Когда мы вышли на освещенную луной улицу, я сказал Кумэ:
- Что за идиотизм так орать в театре!
- Почему? Я просто замечательно кричал, - ответил Кумэ, не желая
признать глупость своего поведения. Вспоминая теперь об этом эпизоде, я
предполагаю, что на поведении Кумэ сказалась изрядная доза виски, выпитая
им в кафе "Лайон".
3
"Все же существование чисто литературного факультета в университете
явление очень странное. Известно, что он включает в себя отделения
японской, китайской, английской, французской и немецкой литературы. Но чем
же на этих отделениях практически занимаются? По правде говоря, это для
меня остается неясным. Несомненно, предметом изучения там является
литература каждой страны. И эту, так сказать, литературу там, несомненно,
рассматривают как один из разделов искусства. Говорят об изучении
литературы как о науке.

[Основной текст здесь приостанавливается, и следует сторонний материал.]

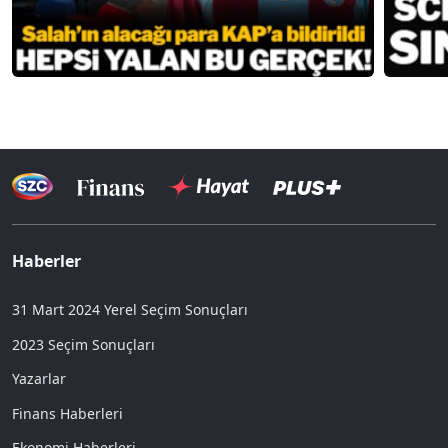
Haberler
31 Mart 2024 Yerel Seçim Sonuçları
2023 Seçim Sonuçları
Yazarlar
Finans Haberleri
Ekonomi Haberleri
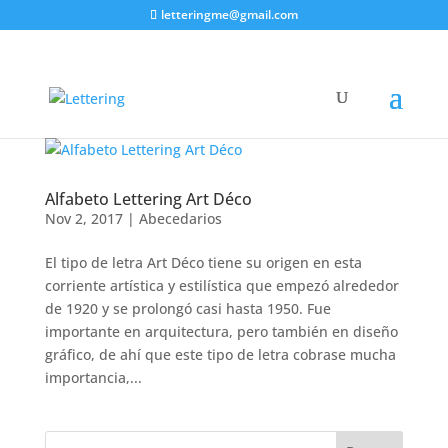
letteringme@gmail.com
Alfabeto Lettering Art Déco
Nov 2, 2017
|
Abecedarios
El tipo de letra Art Déco tiene su origen en esta
corriente artística y estilística que empezó alrededor
de 1920 y se prolongó casi hasta 1950. Fue
importante en arquitectura, pero también en diseño
gráfico, de ahí que este tipo de letra cobrase mucha
importancia,...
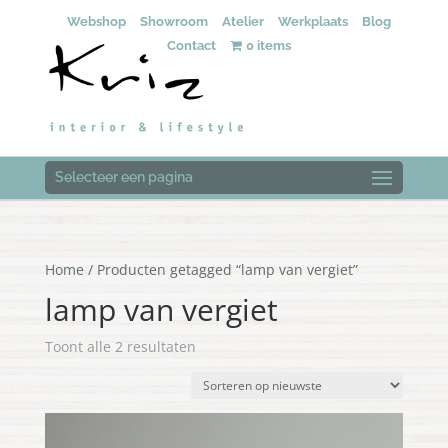
Webshop
Showroom
Atelier
Werkplaats
Blog
Contact
0 items
Selecteer een pagina
Home
/ Producten getagged “lamp van vergiet”
lamp van vergiet
Gesorteerd
Toont alle 2 resultaten
op
nieuwste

Но действительно ли это наука? (Точнее сказать,
действительно ли это самостоятельная наука?) Если видеть в ней науку, если
(употребляя более трудное выражение) имеются все условия для того, чтобы
видеть в ней Wissenschaft [наука (нем.)], то тогда она будет, безусловно,
идентична эстетике. И не только эстетике. Я полагаю, что, например,
история литературы полностью идентична исторической науке. Правда, среди
лекций, которые читаются теперь на чисто литературном факультете, многие
не имеют ничего общего ни с эстетикой, ни с историей. Эти лекции даже из
приличия нельзя считать наукой. Мягко говоря, они представляют собой
изложение точки зрения преподавателей. Грубо говоря, это просто вздор.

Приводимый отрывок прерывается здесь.